By Ian Silvera
Everything but the erection of a big plastic banner – restaurant-style – has been done to spell-out that Number 10 is ‘under new management’.
For those not familiar with the noisy handover, Team Carrie (Symonds) has prevailed over Team Dom (Cummings) in Downing Street, with Boris Johnson’s partner earning herself a new title of Tory ‘power broker’ thanks to the ejection of Cummings and close ally Lee Cain.
Cummings & Cain were part of the core senior team behind Vote Leave and they bought their campaigning zeal into Number 10 with them. Their media relations approach, among other things, saw one of the UK’s most popular shows, ITV’s Good Morning Britain, being boycotted by the government.
With experienced journalist Allegra Stratton (ITV, BBC and The Guardian) now succeeding Cain as director of communications, the ban has been lifted and Health Secretary Matt Hancock subsequently faced a grilling from Piers Morgan earlier in the week on the government’s Covid-19 response.
Stratton showed more of her hand when the government’s 10-point green infrastructure plan was announced in an opinion piece for the FT, the premier business title that has taken an anti-Brexit stance in the past.
Johnson’s article for the outlet was his debut piece as Prime Minister and it follows the Pink ‘Un’s own change of guard as Lionel Barber was replaced as Editor by Roula Khalaf at the start of the year.

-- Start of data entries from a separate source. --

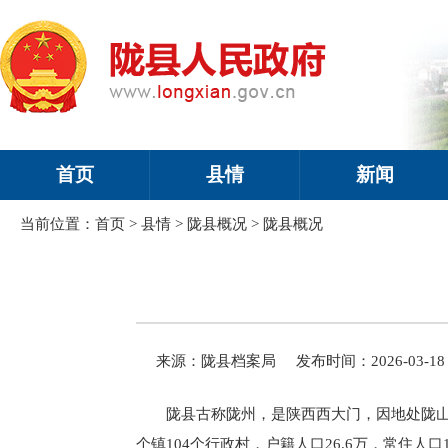
首页
县情
新闻
当前位置：
首页
>
县情
>
陇县概况
>
陇县概况
来源：陇县档案局
发布时间：2026-03-18 
陇县古称陇州，是陕西西大门，因地处陇山
个镇104个行政村，户籍人口26.6万，常住人口19.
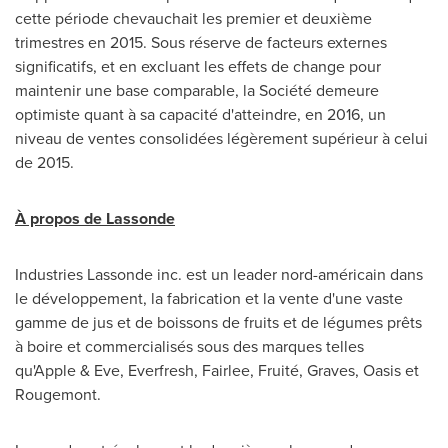
cette période chevauchait les premier et deuxième
trimestres en 2015. Sous réserve de facteurs externes
significatifs, et en excluant les effets de change pour
maintenir une base comparable, la Société demeure
optimiste quant à sa capacité d'atteindre, en 2016, un
niveau de ventes consolidées légèrement supérieur à celui
de 2015.
À propos de Lassonde
Industries Lassonde inc. est un leader nord-américain dans
le développement, la fabrication et la vente d'une vaste
gamme de jus et de boissons de fruits et de légumes prêts
à boire et commercialisés sous des marques telles
qu'Apple & Eve, Everfresh, Fairlee, Fruité, Graves, Oasis et
Rougemont
.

Number 10’s final re-worked media relations flurry, at least for this week, was Stratton’s appearance among the Lobby, typically the most senior political correspondents in the land. These meetings, once held in an undersized room in one of the towers of the Palace of Westminster, have been shrouded in pseudo-secrecy.

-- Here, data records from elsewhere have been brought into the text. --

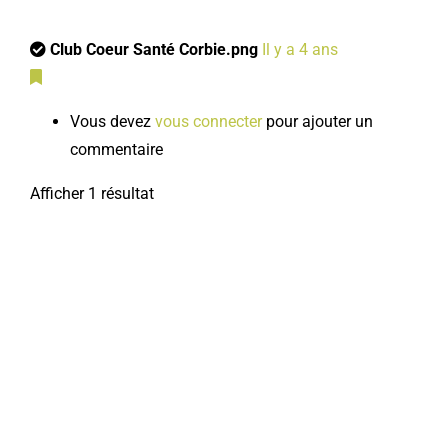
Club Coeur Santé Corbie.png
Il y a 4 ans
Vous devez
vous connecter
pour ajouter un
commentaire
Afficher 1 résultat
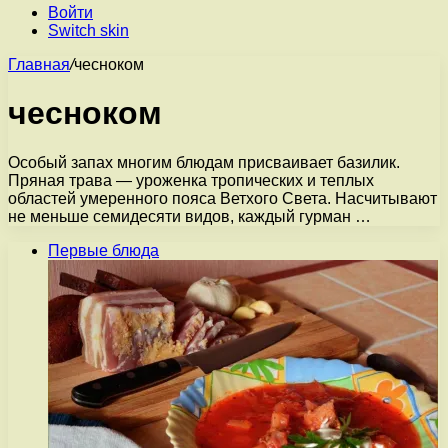
Войти
Switch skin
Главная
/
чесноком
чесноком
Особый запах многим блюдам присваивает базилик.
Пряная трава — уроженка тропических и теплых
областей умеренного пояса Ветхого Света. Насчитывают
не меньше семидесяти видов, каждый гурман …
Первые блюда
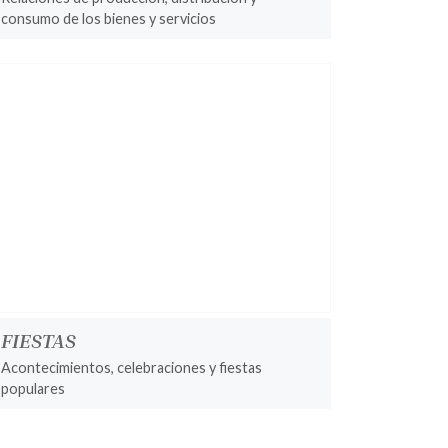
consumo de los bienes y servicios
FIESTAS
Acontecimientos, celebraciones y fiestas
populares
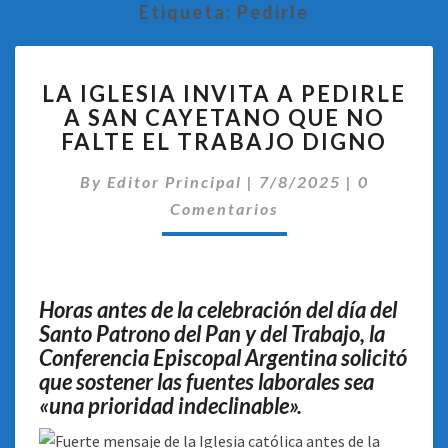
Etiqueta:
Pedirle
LA
LA IGLESIA INVITA A PEDIRLE
IGLESIA
A SAN CAYETANO QUE NO
INVITA
FALTE EL TRABAJO DIGNO
A
PEDIRLE
Comentari
By
Editor Principal
A
|
7/8/2025
|
0
SAN
Comentarios
CAYETANO
QUE
NO
FALTE
Horas antes de la celebración del día del
EL
Santo Patrono del Pan y del Trabajo, la
TRABAJO
Conferencia Episcopal Argentina solicitó
DIGNO
que sostener las fuentes laborales sea
«una prioridad indeclinable».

By convention, the journalists wouldn’t name the spokesperson. However, in what some Lobby sources have described as a “marked difference”, Stratton went on-the-record and exclaimed via video call that the media has had “a very good and power role” during the pandemic.
Her next out-of-the-shadows exercise will be to hold TV briefings from next year. The Lobby has been receptive so far, but there are rather large black clouds hanging over the ‘new management’ team, namely Brexit, the Covid-19 comeback and local, regional and devolved elections next year, with SNP leader Nicola Sturgeon threatening another referendum if her party seizes power once again at Holyrood.
There’s plenty of peril ahead for Johnson, Stratton and the new media relations strategy. Even if you literally save their lives (as was the case when John Major stopped Chris Moncrieff falling off the Great Wall of China), the British media can still be a mercelious bunch.